Just as an ingenious adaptation of Alfred Hitchcock’s 1935 thriller The 39 Steps winds down its long run on Broadway, another clever stage version of a classic movie from British cinema’s golden age arrives in New York. In this case, it’s David Lean’s 1946 melodrama Brief Encounter, which has pulled into the station at Brooklyn’s St. Ann’s Warehouse for a too-brief run. Writer-director Emma Rice has brilliantly reconceived Noël Coward’s story of a brief love affair between middle-aged housewife Laura (Hannah Yelland, both forthright and touching) and married doctor Alec (a solid Tristan Sturrock) as an immersive theatrical experience. It begins in the lobby, where the cast appears in projections of satirical TV commercials for products such as “La-di-dah’s Lard.” As you file into the auditorium, the actors help show you to your seat and serenade you with period songs.

And then the show begins in earnest, restructuring Coward’s original story and amplifying it with musical numbers (the songs from the Coward repertory, naturally). Rice offers a fresh take on a romance noted for its stiff-upper-lip restraint: She downplays the melodrama (and the Rachmaninoff) and heightens the comedy and the role of minor characters.

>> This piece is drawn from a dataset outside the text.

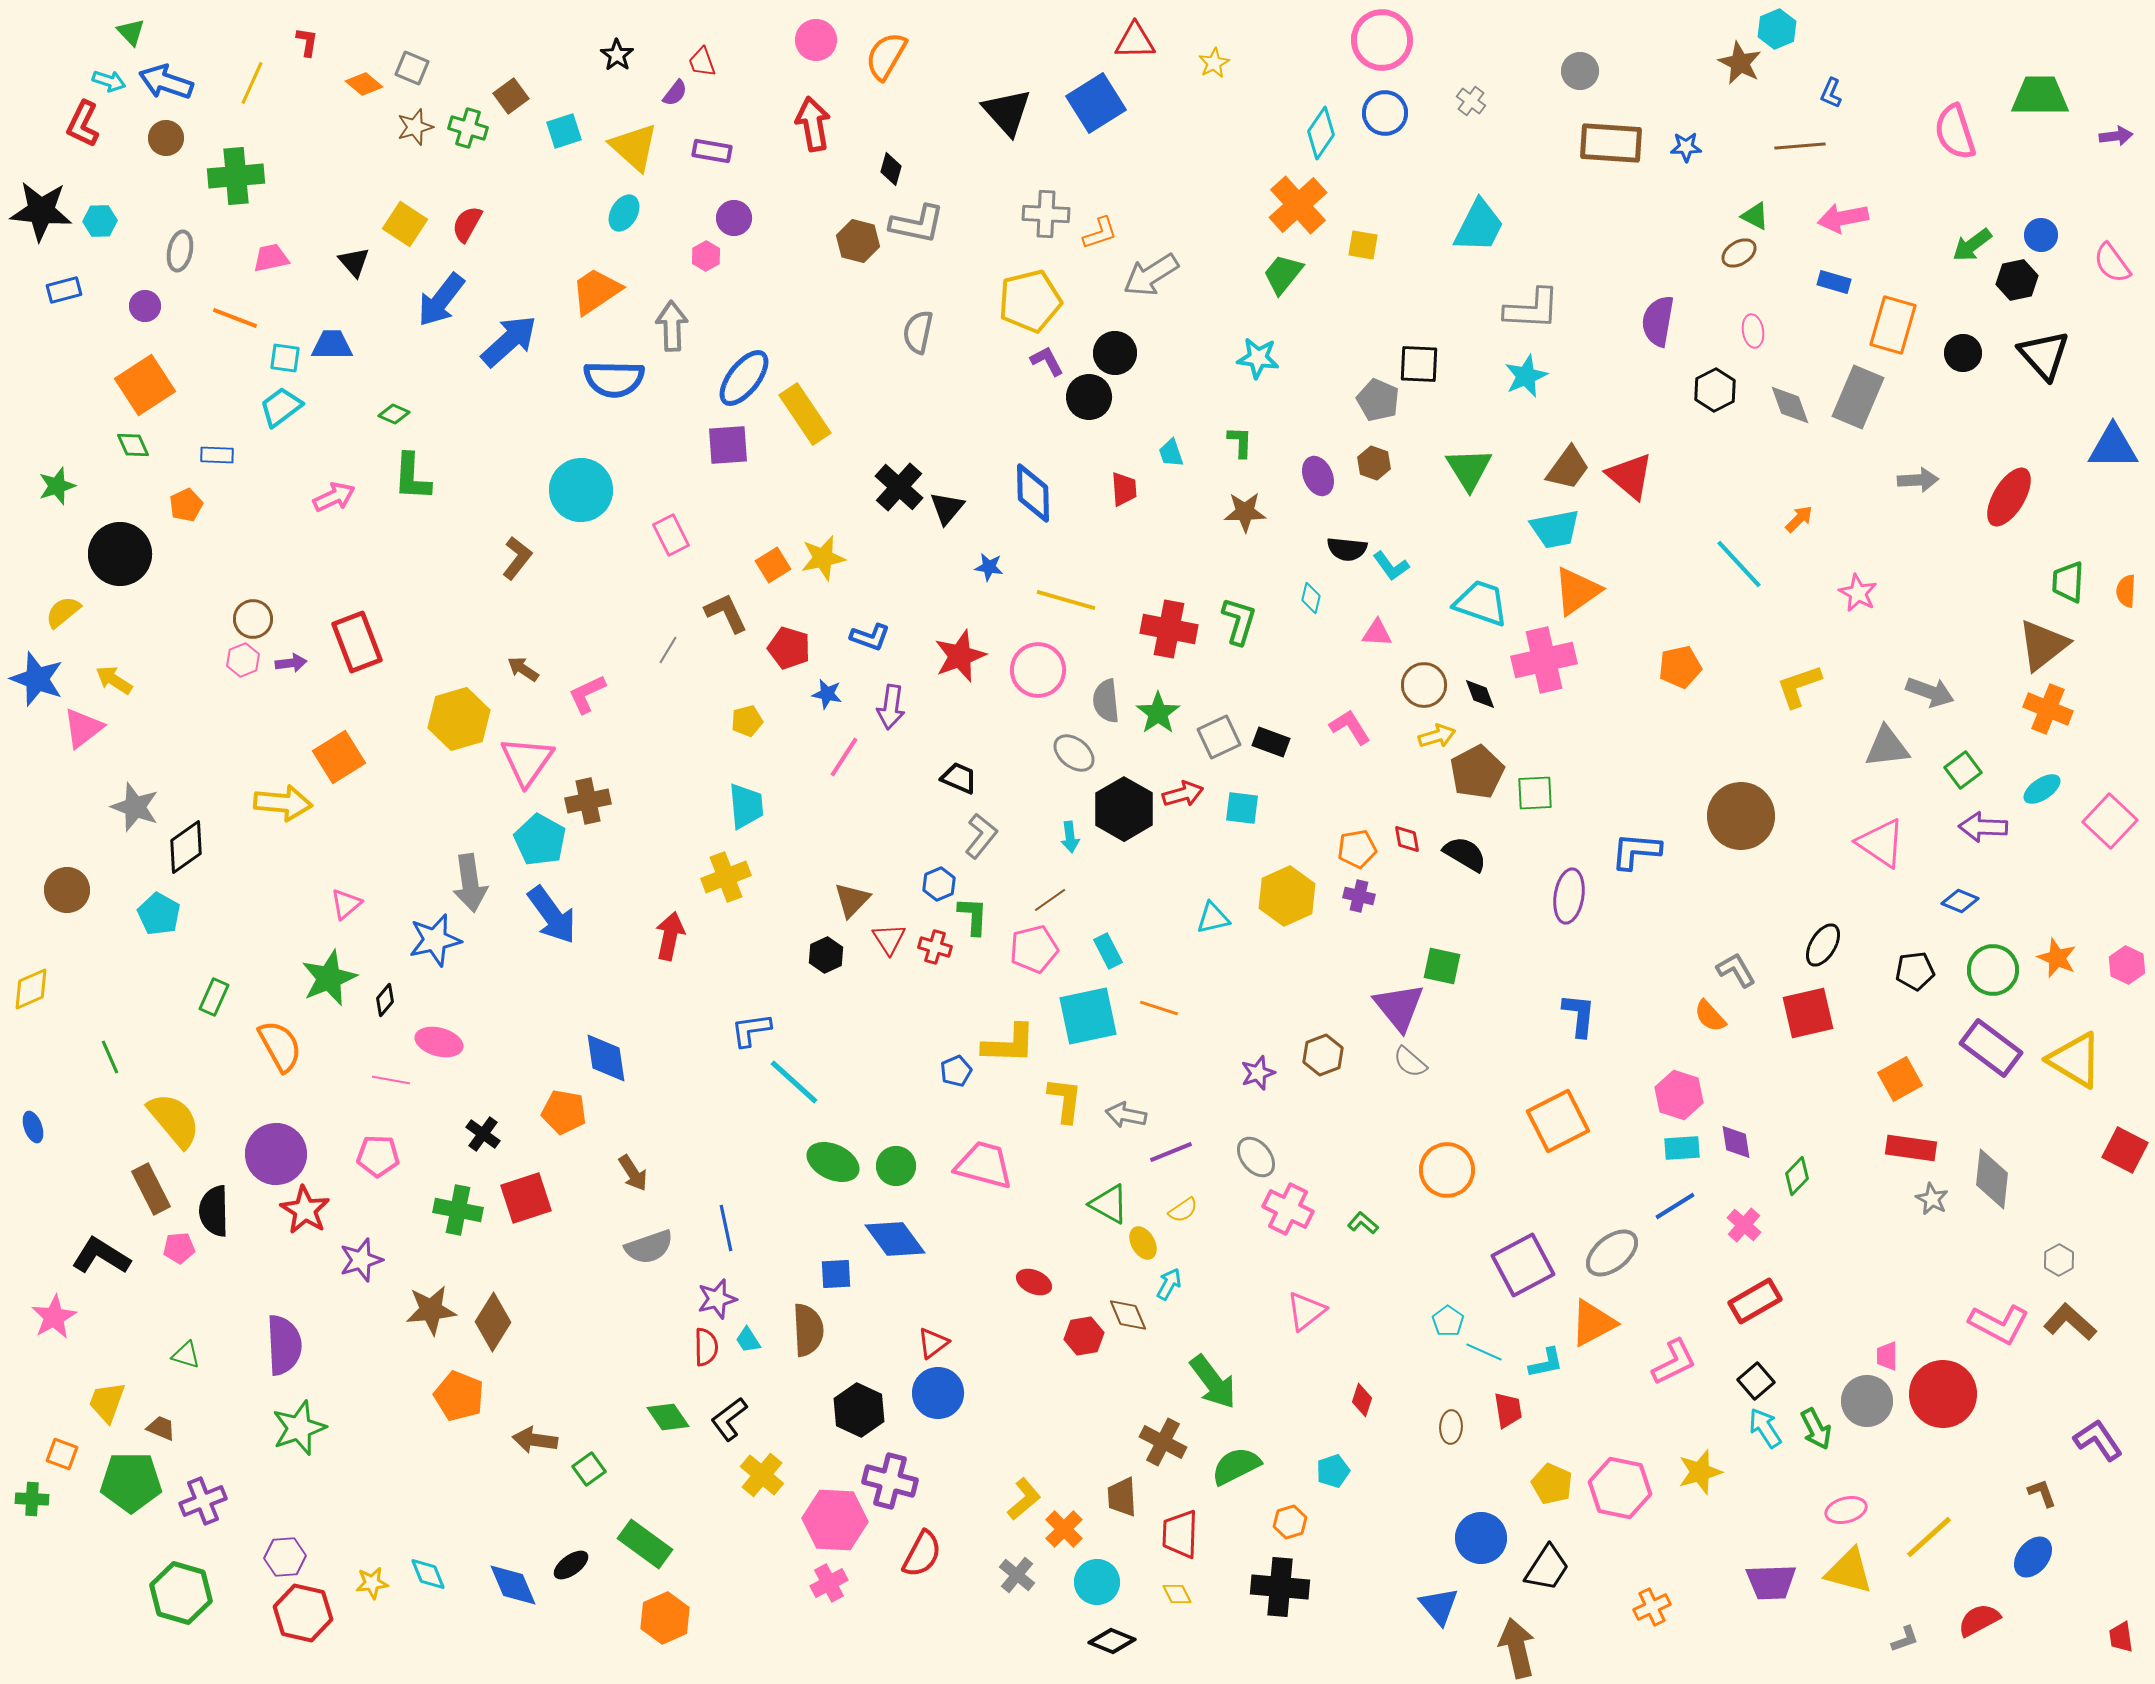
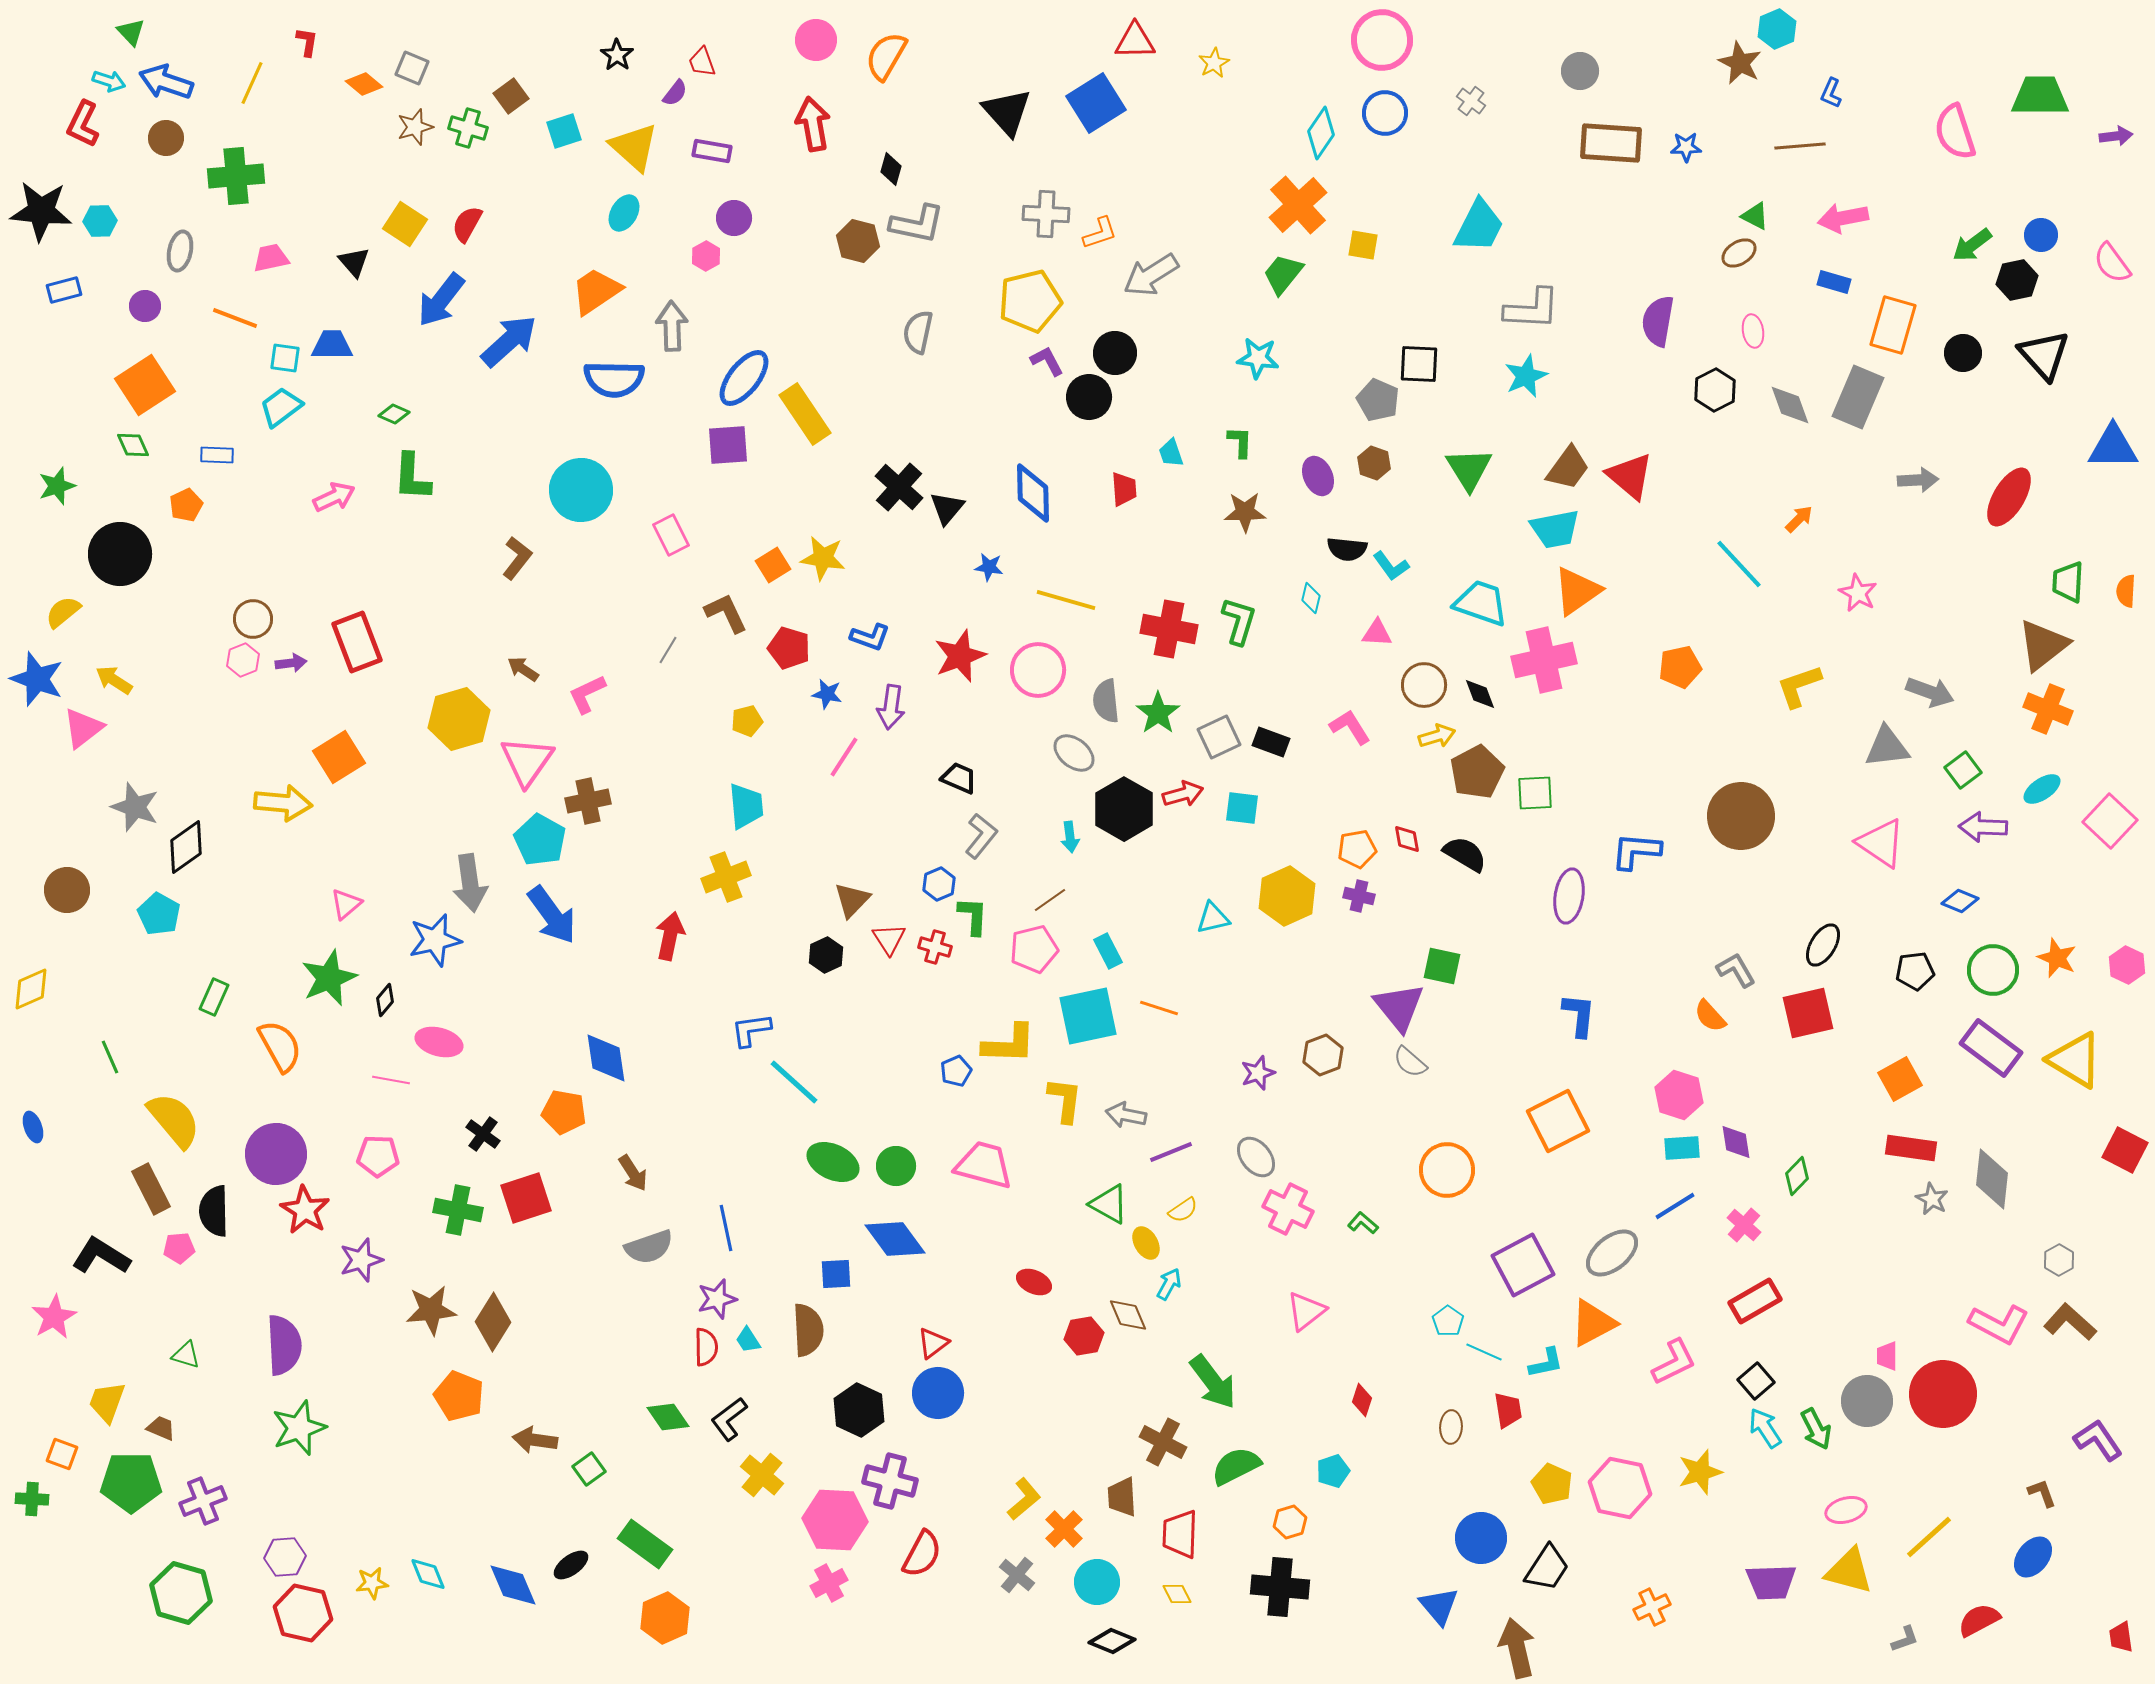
yellow star at (823, 558): rotated 21 degrees clockwise
yellow ellipse at (1143, 1243): moved 3 px right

As befits what is now a musical comedy, we get parallel couples: In addition to Laura and Alec, we meet gawky tea girl Beryl (a charming Dorothy Atkinson) and her cigarette-boy beau Stanley (Stuart McLoughlin, a wiz on the banjo), and Beryl’s boss, Myrtle (Annette McLaughlin), and dispatcher Albert (Joseph Alessi, who also plays Laura’s second-fiddle husband).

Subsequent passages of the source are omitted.